While the anthrax vaccine has begun shipment from Lansing-based BioPort Corp., a National Academy of Sciences panel has asked the U.S. Defense Department to improve the vaccination process.

On Wednesday, the panel released a report that says there is no evidence to show major side effects from the vaccine. Officials have been studying it since September 2000.

The committee met with several people who said they have experienced complications after taking the vaccine, committee chairman Brian Strom said. He also serves as the director of the Center for Clinical Epidemiology and Biostatistics at the University of Pennsylvania.

“We saw no evidence of anything serious and long-lasting,” he said. “Any vaccine has risks. Our question was, ‘Is it worth the risk?’”

The report found that any reactions from the anthrax vaccine are common reactions to any vaccination process. These include muscle pain, skin redness and occasional feeling of discomfort.

Some recipients of the vaccine also reported itching or swelling at the injection site, which could be a result of the vaccine being injected under the skin rather than into the muscle, which is how many vaccines are administered.

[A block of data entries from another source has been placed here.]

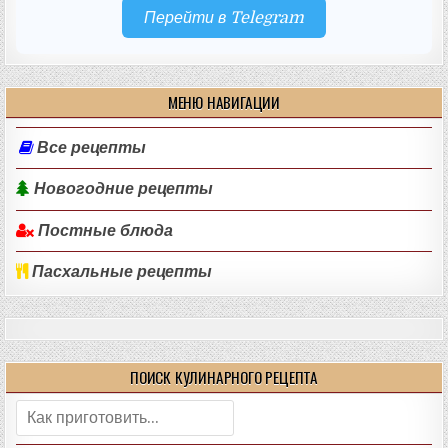
Перейти в Telegram
МЕНЮ НАВИГАЦИИ
Все рецепты
Новогодние рецепты
Постные блюда
Пасхальные рецепты
ПОИСК КУЛИНАРНОГО РЕЦЕПТА
Поиск:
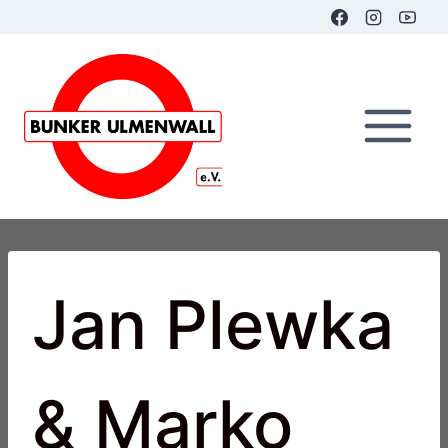
Zum
Inhalt
springen
Jan Plewka
& Marko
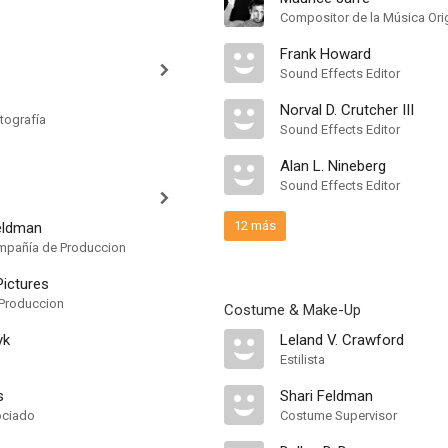
Compositor de la Música Orig
Frank Howard
Sound Effects Editor
Norval D. Crutcher III
tografía
Sound Effects Editor
Alan L. Nineberg
Sound Effects Editor
12 más
eldman
mpañía de Produccion
ictures
Produccion
Costume & Make-Up
yk
Leland V. Crawford
Estilista
s
Shari Feldman
ociado
Costume Supervisor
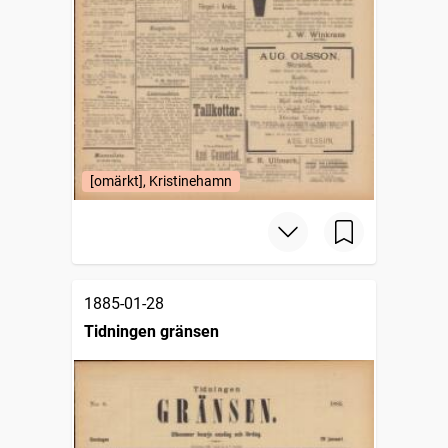
[omärkt], Kristinehamn
1885-01-28
Tidningen gränsen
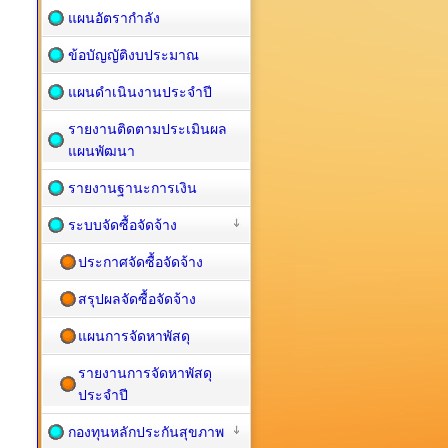
แผนอัตรากำลัง
ข้อบัญญัติงบประมาณ
แผนดำเนินงานประจำปี
รายงานติดตามประเมินผล
แผนพัฒนา
รายงานฐานะการเงิน
ระบบจัดซื้อจัดจ้าง
ประกาศจัดซื้อจัดจ้าง
สรุปผลจัดซื้อจัดจ้าง
แผนการจัดหาพัสดุ
รายงานการจัดหาพัสดุ
ประจำปี
กองทุนหลักประกันสุขภาพ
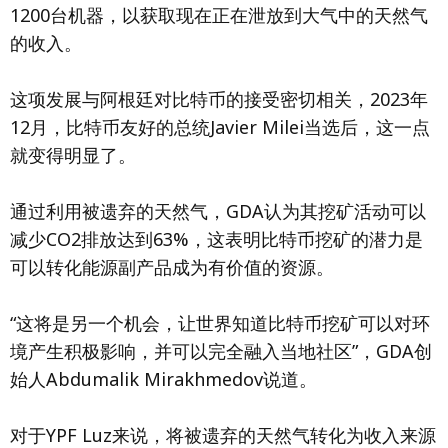
1200台机器，以获取现在正在泄放到大气中的天然气
的收入。
这项发展与阿根廷对比特币的接受密切相关，2023年
12月，比特币友好的总统Javier Milei当选后，这一点
就变得明显了。
通过利用被遗弃的天然气，GDA认为其挖矿活动可以
减少CO2排放达到63%，这表明比特币挖矿的潜力是
可以转化能源副产品成为有价值的资源。
“这将是另一个机会，让世界知道比特币挖矿可以对环
境产生积极影响，并可以完全融入当地社区”，GDA创
始人Abdumalik Mirakhmedov说道。
对于YPF Luz来说，将被遗弃的天然气转化为收入来源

But the panel did ask the Defense Department to investigate the process to get vaccinated. The current process, approved by the Food and Drug Administration in 1970, involves six shots during an 18-month period and a booster shot every year.

The Defense Department has said it will investigate and plans to issue a report in seven months.

“I think the vaccine is an old vaccine, the technology is old technology. We can do better these days,” Strom said.

The only manufacturer of the vaccine, Lansing’s BioPort, took over the product from a state-run lab in 1998. But the company was not allowed to begin full production until February.

The FDA had cited mismanagement at the company, which led the pharmaceutical company to retool its facility.

BioPort will produce 2 million vaccine doses this year and between 3 million and 8 million next year, Health and Human Services Secretary Tommy Thompson has said.